Mi è successo centinaia
di volte, in classe.
E non perché stavo fissando in maniera particolare,
semplicemente perché, come decine e decine di volte ho risposto, “ti sto
guardando perché, in questo momento, sei quello che sta di fronte ai miei
occhi; vedi bene che, per come siamo fatti, di solito, se non giriamo la testa,
quello che vediamo più facilmente, è quello che abbiamo davanti a noi; se stai
attento, ti accorgerai che, mentre cammino per l’aula, guarderò allo stesso
modo, anche lui e lui e lui…”
Mi ha sempre colpito l’incapacità
di molti dei ragazzi di Nisida di sopportare
uno sguardo, il loro percepirlo come un’insostenibile
provocazione: qualcosa che giustifica non solo la reazione verbale, la
lite, ma, appena possibile, la coltellata: anzi, le coltellate: un’offesa da
lavare (e levare) col sangue.
Mi sembra la reazione di
chi si sente, in realtà, invisibile e
ha il terrore che qualcuno penetri la sua nudità,
di chi non ha una pelle che lo difenda dal mondo.
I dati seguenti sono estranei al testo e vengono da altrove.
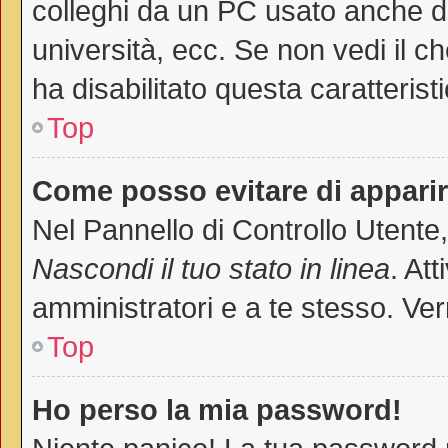
colleghi da un PC usato anche da a
università, ecc. Se non vedi il c
ha disabilitato questa caratteristi
Top
Come posso evitare di apparire 
Nel Pannello di Controllo Utente,
Nascondi il tuo stato in linea
. At
amministratori e a te stesso. Ver
Top
Ho perso la mia password!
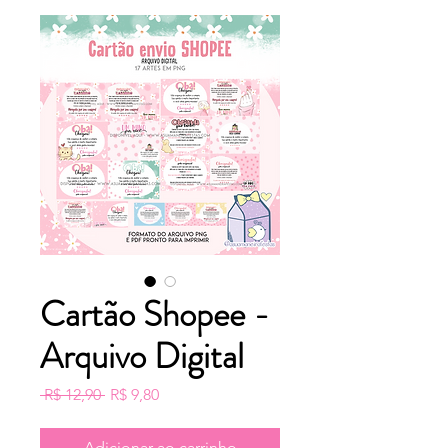
Cartão Shopee -
Arquivo Digital
Preço
Preço
 R$ 12,90 
R$ 9,80
normal
promocional
Adicionar ao carrinho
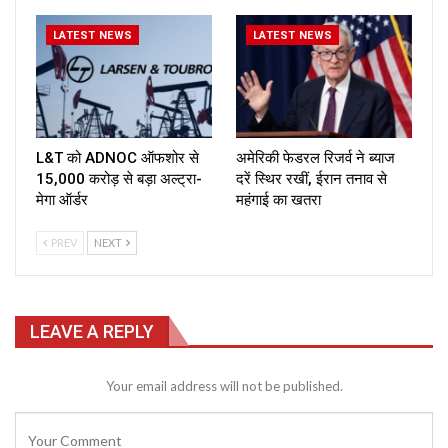
LATEST NEWS
LATEST NEWS
L&T को ADNOC ऑफशोर से
अमेरिकी फेडरल रिजर्व ने ब्याज
₹15,000 करोड़ से बड़ा अल्ट्रा-
दरें स्थिर रखीं, ईरान तनाव से
मेगा ऑर्डर
महंगाई का खतरा
PREV
NEXT
LEAVE A REPLY
Your email address will not be published.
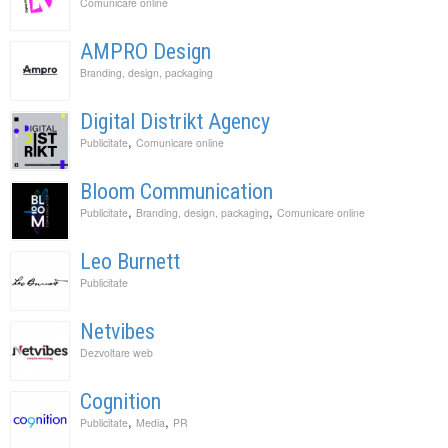
Comunicare online
AMPRO Design
Branding, design, packaging
Digital Distrikt Agency
,
Publicitate
Comunicare online
Bloom Communication
,
,
Publicitate
Branding, design, packaging
Comunicare online
Leo Burnett
Publicitate
Netvibes
Dezvoltare web
Cognition
,
,
Publicitate
Media
PR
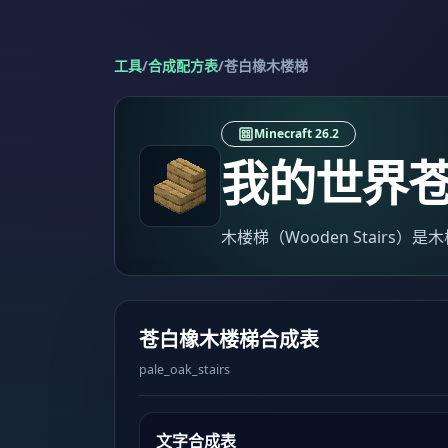
工具
/
合成配方表
/
苍白橡木楼梯
Minecraft 26.2
我的世界
木楼梯（Wooden Stairs
苍白橡木楼梯合成表
pale_oak_stairs
文字合成表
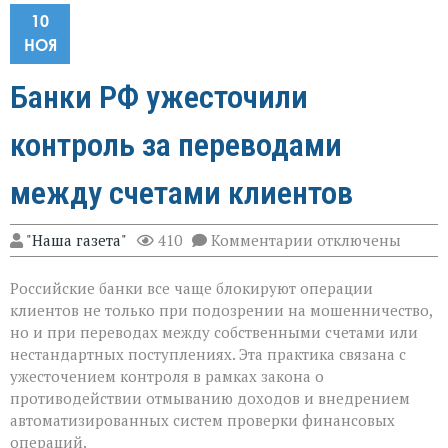
10
НОЯ
Банки РФ ужесточили
контроль за переводами
между счетами клиентов
к
"Наша газета"
410
Комментарии
отключены
записи
Банки
Российские банки все чаще блокируют операции
РФ
ужесточили
клиентов не только при подозрении на мошенничество,
контроль
но и при переводах между собственными счетами или
за
нестандартных поступлениях. Эта практика связана с
переводами
между
ужесточением контроля в рамках закона о
счетами
противодействии отмыванию доходов и внедрением
клиентов
автоматизированных систем проверки финансовых
операций.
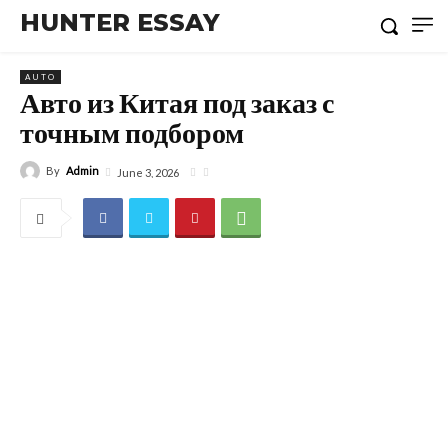
HUNTER ESSAY
AUTO
Авто из Китая под заказ с
точным подбором
By
Admin
June 3, 2026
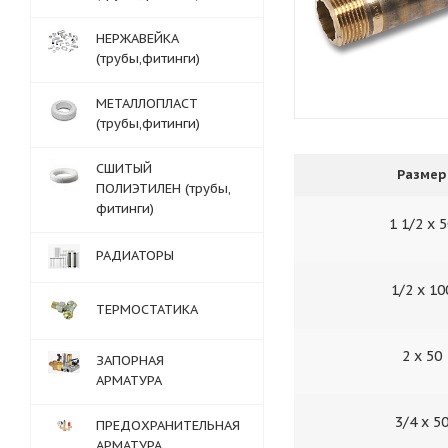
НЕРЖАВЕЙКА
(трубы,фитинги)
МЕТАЛЛОПЛАСТ
(трубы,фитинги)
СШИТЫЙ
Размер
ПОЛИЭТИЛЕН (трубы,
фитинги)
1 1/2 х 
РАДИАТОРЫ
1/2 х 10
ТЕРМОСТАТИКА
2 х 50
ЗАПОРНАЯ
АРМАТУРА
3/4 х 5
ПРЕДОХРАНИТЕЛЬНАЯ
АРМАТУРА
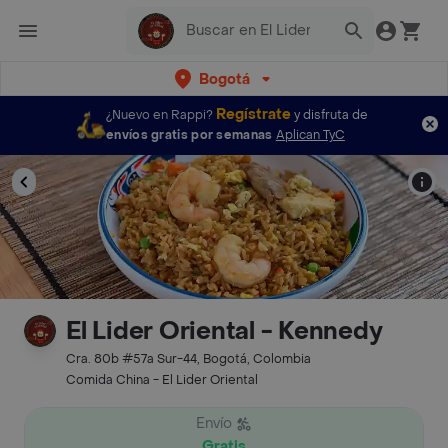
Bogotá
Regístrate
¿Nuevo en Rappi?
y disfruta de
envíos gratis por semanas
Aplican TyC
El Lider Oriental - Kennedy
Cra. 80b #57a Sur-44, Bogotá, Colombia
Comida China - El Lider Oriental
Envío
Gratis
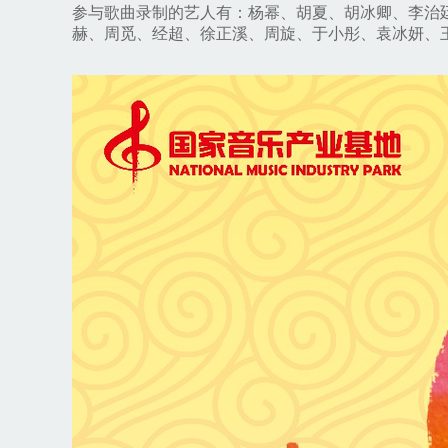
参与歌曲录制的艺人有：杨幂、胡夏、胡冰卿、李治
赫、周觅、经超、徐正溪、周旋、于小彤、袁冰妍、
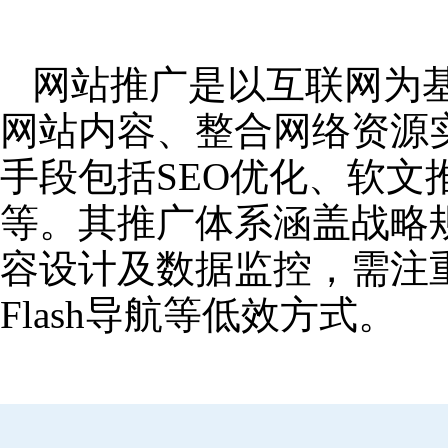
网站推广是以互联网为
网站内容、整合网络资源
手段包括SEO优化、软
等。其推广体系涵盖战略
容设计及数据监控，需注
Flash导航等低效方式。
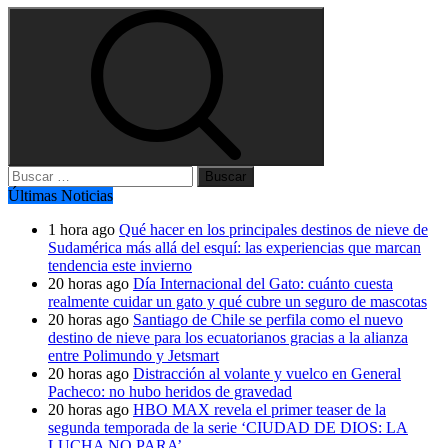
Buscar:
Últimas Noticias
1 hora ago
Qué hacer en los principales destinos de nieve de
Sudamérica más allá del esquí: las experiencias que marcan
tendencia este invierno
20 horas ago
Día Internacional del Gato: cuánto cuesta
realmente cuidar un gato y qué cubre un seguro de mascotas
20 horas ago
Santiago de Chile se perfila como el nuevo
destino de nieve para los ecuatorianos gracias a la alianza
entre Polimundo y Jetsmart
20 horas ago
Distracción al volante y vuelco en General
Pacheco: no hubo heridos de gravedad
20 horas ago
HBO MAX revela el primer teaser de la
segunda temporada de la serie ‘CIUDAD DE DIOS: LA
LUCHA NO PARA’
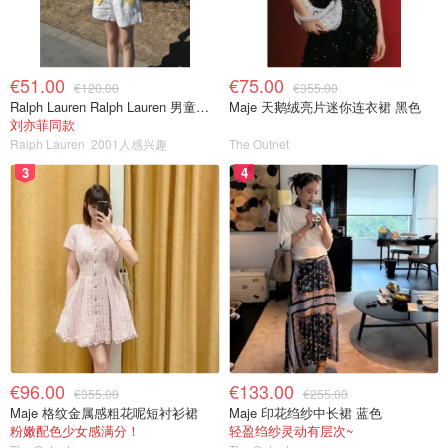
€51.00
€75.00
€120.00
€355.00
Ralph Lauren Ralph Lauren 男童亚麻衬衫
Maje 天鹅绒亮片迷你连衣裙 黑色
刘亦菲同款
Ralph Lauren
2001人感兴趣
The Outnet
3
4
€96.00
€133.00
€355.00
€255.00
Maje 格纹金属感粗花呢短衬衫裙
Maje 印花绉纱中长裙 蓝色
粉嫩配色少女感满分！
轻盈绉纱灵动有层次~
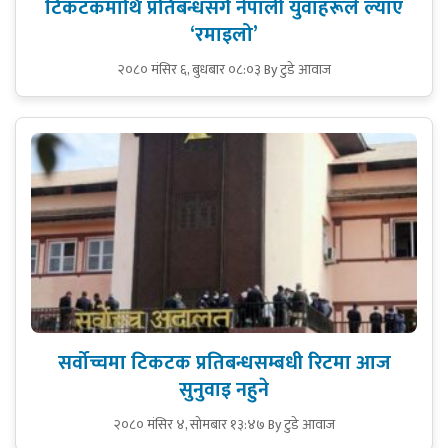
टिकटकमाथि प्रतिबन्धसँगै नेपाली युवाहरूले ल्याए
‘रमाइलो’
२०८० मंसिर ६, बुधबार ०८:०३
By टुडे आवाज
सर्वोच्चमा टिकटक प्रतिबन्धसम्बधी रिटमा आज
सुनुवाइ नहुने
२०८० मंसिर ४, सोमबार १३:४७
By टुडे आवाज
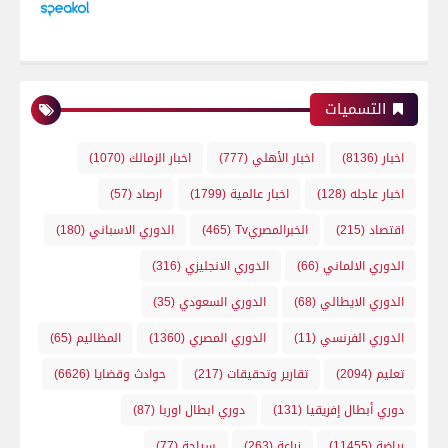
التسميات
اخبار
(8136)
اخبار الأهلي
(777)
اخبار الزمالك
(1070)
اخبار عاجله
(128)
اخبار عالمية
(1799)
ارصاد
(57)
اقتصاد
(215)
الخبرالمصريTv
(465)
الدوري الاسباني
(180)
الدوري الالماني
(66)
الدوري الانجليزي
(316)
الدوري الايطالي
(68)
الدوري السعودي
(35)
الدوري الفرنسي
(11)
الدوري المصري
(1360)
المظاليم
(65)
تعليم
(2094)
تقارير وتحقيقات
(217)
حوادث وقضايا
(6626)
دوري أبطال إفريقيا
(131)
دوري ابطال اوربا
(87)
رياضة
(11455)
زراعة
(263)
سياحة
(77)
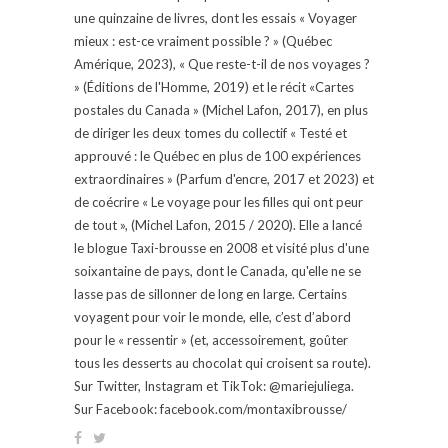
une quinzaine de livres, dont les essais « Voyager
mieux : est-ce vraiment possible ? » (Québec
Amérique, 2023), « Que reste-t-il de nos voyages ?
» (Éditions de l'Homme, 2019) et le récit «Cartes
postales du Canada » (Michel Lafon, 2017), en plus
de diriger les deux tomes du collectif « Testé et
approuvé : le Québec en plus de 100 expériences
extraordinaires » (Parfum d'encre, 2017 et 2023) et
de coécrire « Le voyage pour les filles qui ont peur
de tout », (Michel Lafon, 2015 / 2020). Elle a lancé
le blogue Taxi-brousse en 2008 et visité plus d'une
soixantaine de pays, dont le Canada, qu'elle ne se
lasse pas de sillonner de long en large. Certains
voyagent pour voir le monde, elle, c’est d’abord
pour le « ressentir » (et, accessoirement, goûter
tous les desserts au chocolat qui croisent sa route).
Sur Twitter, Instagram et TikTok: @mariejuliega.
Sur Facebook: facebook.com/montaxibrousse/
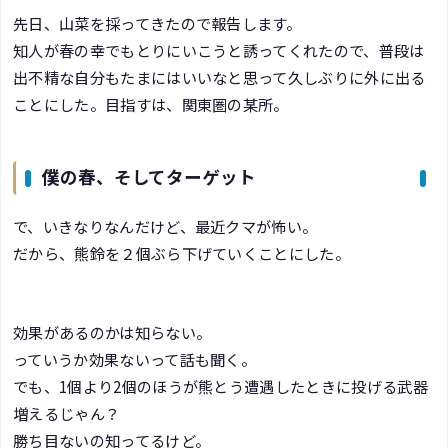
先日、山菜を採ってきたので報告します。
知人が春の幸でもとりにいこうと誘ってくれたので、普段は
出不精な自分もたまにはいいなと思って久しぶりに外に出る
ことにした。目指すは、関東圏の某所。
僕の春、そしてターゲット
で、いきなりなんだけど、最近クマが怖い。
だから、熊鈴を２個ぶら下げていくことにした。
効果があるのかは知らない。
っていうか効果ないって話も聞く。
でも、1個より2個のほうが熊とう遭遇したときに投げる武器
増えるじゃん？
勝ち目ないの知ってるけど。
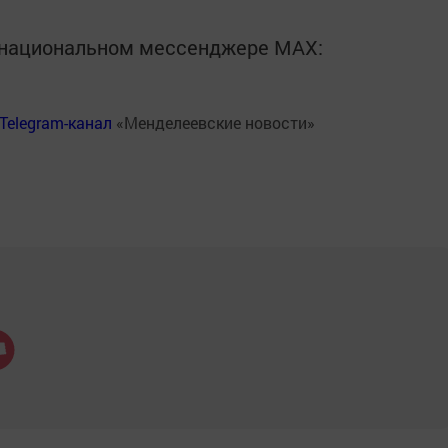
в национальном мессенджере MАХ:
Telegram-канал
«Менделеевские новости»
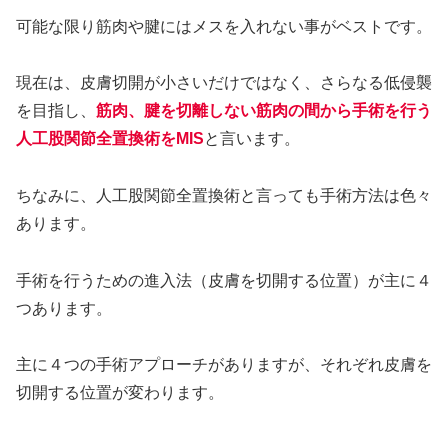
可能な限り筋肉や腱にはメスを入れない事がベストです。
現在は、皮膚切開が小さいだけではなく、さらなる低侵襲
を目指し、
筋肉、腱を切離しない筋肉の間から手術を行う
人工股関節全置換術をMIS
と言います。
ちなみに、人工股関節全置換術と言っても手術方法は色々
あります。
手術を行うための進入法（皮膚を切開する位置）が主に４
つあります。
主に４つの手術アプローチがありますが、それぞれ皮膚を
切開する位置が変わります。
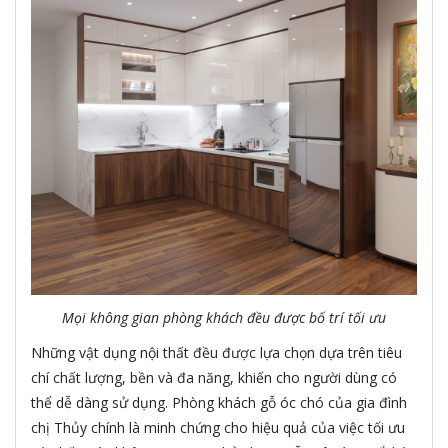
Mọi không gian phòng khách đều được bố trí tối ưu
Những vật dụng nội thất đều được lựa chọn dựa trên tiêu
chí chất lượng, bền và đa năng, khiến cho người dùng có
thể dễ dàng sử dụng. Phòng khách gỗ óc chó của gia đình
chị Thủy chính là minh chứng cho hiệu quả của việc tối ưu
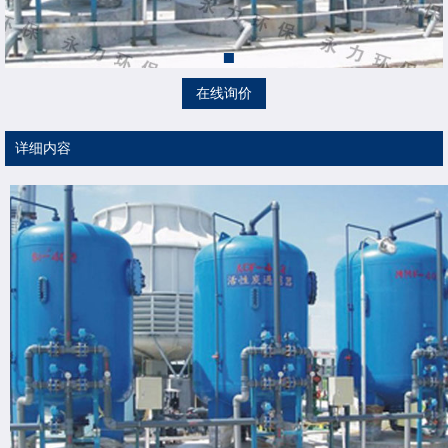
在线询价
详细内容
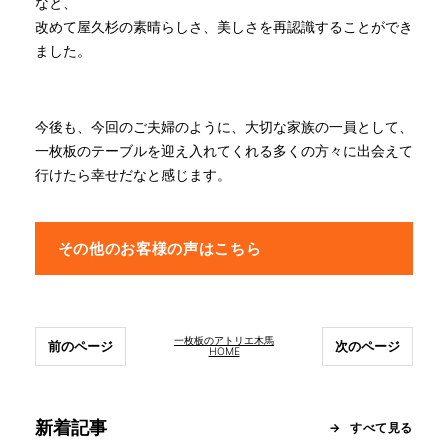
なと、
改めて屋久杉の素晴らしさ、美しさを再認識することができ
ました。
今後も、今回のご夫婦のように、大切な家族の一員として、
一枚板のテーブルを迎え入れてくれる多くの方々に出会えて
行けたら幸せだなと感じます。
その他のお客様の声はこちら
一枚板のアトリエ木馬
前のページ
次のページ
HOME
新着記事
すべて見る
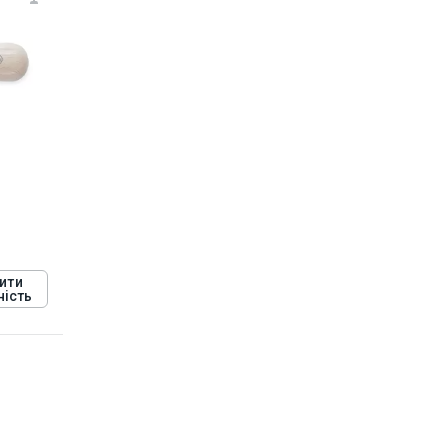
ити
ність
Una pelle fatta da un
ambiente mediamente sano e,
soprattutto, da una famiglia, per parafrasare Winnicott, sufficientemente buona.
Chi non si sente
amorevolmente visto, chi non ha reti che lo sostengano e punti di riferimento
cui ancorarsi, risponde (può rispondere) cercando un’identità nella violenza, considerata come
la propria forza: così tutti potranno vedere quanto è potente, quanto è grande.
Non c’è risposta semplice
alle problematiche minorili che, a Napoli, in quest’ultimo mese, la prepotenza
della cronaca nera rende evidenti anche a chi non vuol vedere.
Ma non se ne
esce se la società non si fa carico delle enormi ferite di una marginalità che si somma a tante marginalità fino a
diventare una bomba sempre pronta a fare danni.
Assolutamente vero. Questi ragazzi non reggono lo sguardo perchè nessuno li ha mai guardati, degnati di ascolto. Ecco che la sfida, la violenza, l'insolenza e la coltellata diventano un modo per affermare la propria forza. Un'imtazione della propria realtà, dei propri punti di riferimento mai avuti, dove magari aggredire è la parola chiave. Dietro a quell'aggressività primordiale c'è PAURA.Istinto cieco di sopravvivenza. Aggredire per non essere aggrediti. Sembra assurdo, ma usano quel linguaggio, seppur distorto, perchè hanno paura della vita.